When I was hiring, I wrote the list of requirements for the job honestly, and then bumped them up a notch. Prior to that, when I was looking for work, it seemed like the job requirements were written by hopeless dreamers. I mean, come on! What MBA grad with 7-10 years of experience is going to take an entry-level job? I wouldn’t even approach a company that published an opening like that, because it raises questions about their realism, practicality, and ability to communicate honestly.
Of course, they might have just been prospecting to see what the talent pool looked like, but that’s neither here nor there.
Even during the recession, I’ve heard “experts” say that, if you’re 70%-80% qualified for a position, you should go for it. Fire up your networking, talk to the hiring manager, and see what you can do. Just as when I bumped up my requirements a notch to weed out the least likely candidates, they may waive some of the hiring requirements if you’ve got the right chemistry with the hiring manager and her team.
On that note, I wanted to share something that Robert Townsend said in Further Up the Organization. He’s talking about promotions, but the same principles apply to hiring.
I use the rule of 50 percent. Try to find somebody inside the company with a record of success (in any area) and with an appetite for the job. If he looks like 50 percent of what you need, give him the job. In six months he’ll have grown the other 50 percent and everybody will be satisfied…

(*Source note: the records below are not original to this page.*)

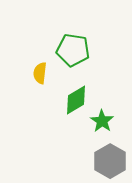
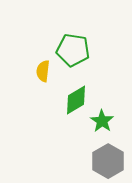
yellow semicircle: moved 3 px right, 2 px up
gray hexagon: moved 2 px left
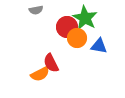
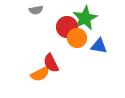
green star: rotated 15 degrees clockwise
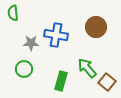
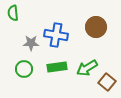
green arrow: rotated 80 degrees counterclockwise
green rectangle: moved 4 px left, 14 px up; rotated 66 degrees clockwise
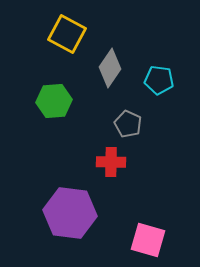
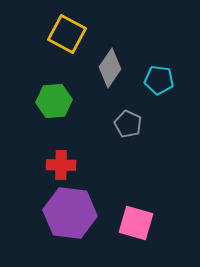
red cross: moved 50 px left, 3 px down
pink square: moved 12 px left, 17 px up
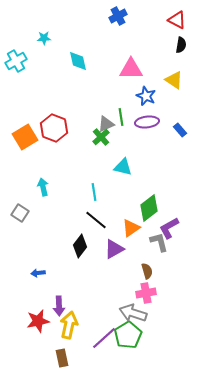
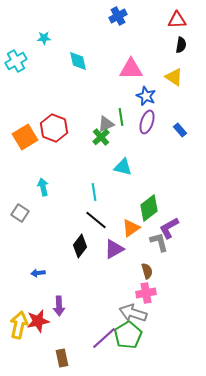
red triangle: rotated 30 degrees counterclockwise
yellow triangle: moved 3 px up
purple ellipse: rotated 65 degrees counterclockwise
yellow arrow: moved 50 px left
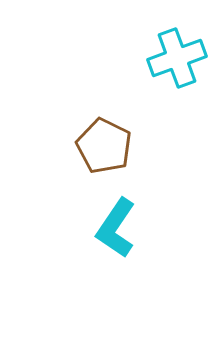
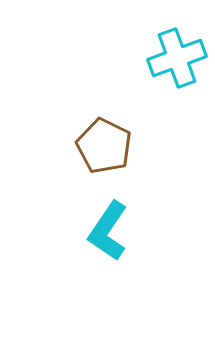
cyan L-shape: moved 8 px left, 3 px down
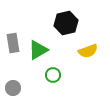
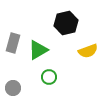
gray rectangle: rotated 24 degrees clockwise
green circle: moved 4 px left, 2 px down
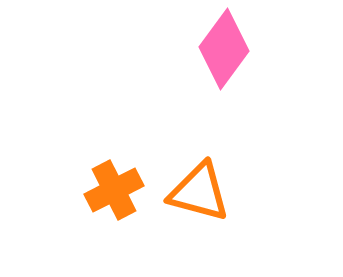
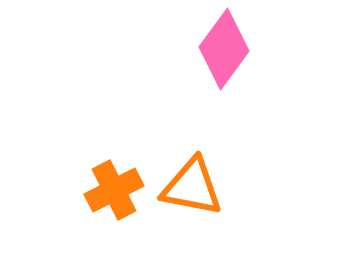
orange triangle: moved 7 px left, 5 px up; rotated 4 degrees counterclockwise
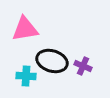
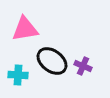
black ellipse: rotated 20 degrees clockwise
cyan cross: moved 8 px left, 1 px up
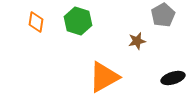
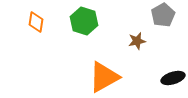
green hexagon: moved 6 px right
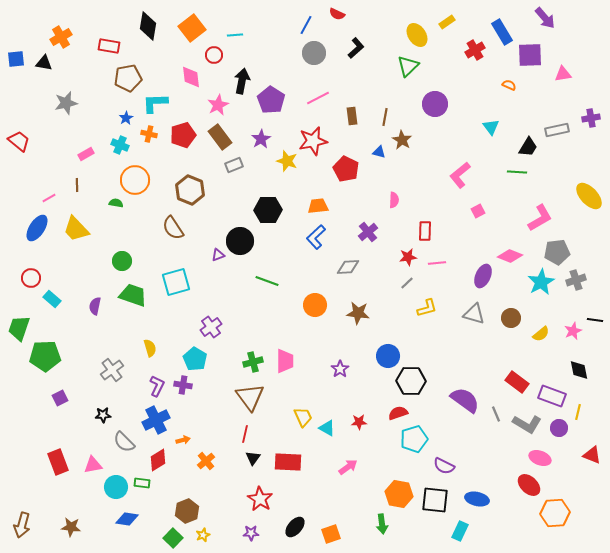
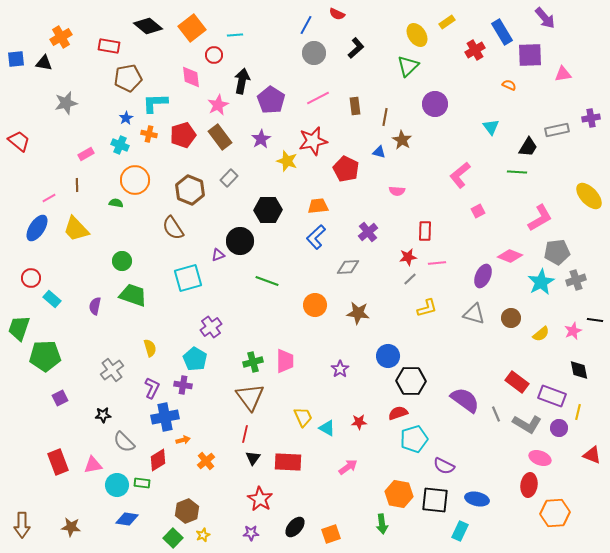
black diamond at (148, 26): rotated 60 degrees counterclockwise
brown rectangle at (352, 116): moved 3 px right, 10 px up
gray rectangle at (234, 165): moved 5 px left, 13 px down; rotated 24 degrees counterclockwise
pink semicircle at (394, 200): moved 3 px right, 9 px up; rotated 91 degrees clockwise
cyan square at (176, 282): moved 12 px right, 4 px up
gray line at (407, 283): moved 3 px right, 4 px up
purple L-shape at (157, 386): moved 5 px left, 2 px down
blue cross at (156, 420): moved 9 px right, 3 px up; rotated 16 degrees clockwise
red ellipse at (529, 485): rotated 55 degrees clockwise
cyan circle at (116, 487): moved 1 px right, 2 px up
brown arrow at (22, 525): rotated 15 degrees counterclockwise
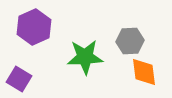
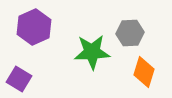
gray hexagon: moved 8 px up
green star: moved 7 px right, 5 px up
orange diamond: rotated 24 degrees clockwise
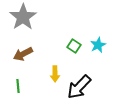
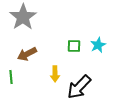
green square: rotated 32 degrees counterclockwise
brown arrow: moved 4 px right
green line: moved 7 px left, 9 px up
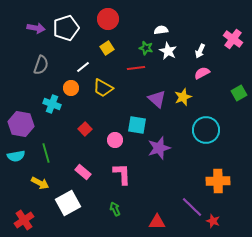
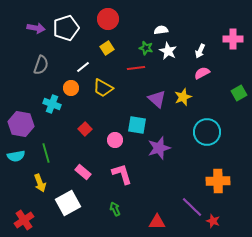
pink cross: rotated 36 degrees counterclockwise
cyan circle: moved 1 px right, 2 px down
pink L-shape: rotated 15 degrees counterclockwise
yellow arrow: rotated 42 degrees clockwise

One of the keys is to pick someone within the company who has a well-deserved reputation as a winner. Not someone who looks to you like a potential winner but doesn’t happen to be fitting in very well where he is.
The organization will rally around an accepted winner, even when he’s temporarily over his head, because in their eyes he deserves the chance.
The last person I hired into Wizards of the Coast was very unpopular. Many people who had nothing to do with the hiring process or working with the new hire believed I hired him because he was a former boss’ favorite bartender. Fortunately, my current boss brought the concerns to me and gave me a chance to address them. I explained that the new guy had excellent chemistry with the team, and he’d been an Air Force loadmaster on C-141 cargo planes when he was still a teenager. From my own military experience, I knew that was an incredible responsibility to shoulder.
That new hire lasted longer at Wizards of the Coast than almost anybody else on the team. He had a proven track record, the right chemistry, and the potential to grow into the technical knowledge and customer service skills we needed.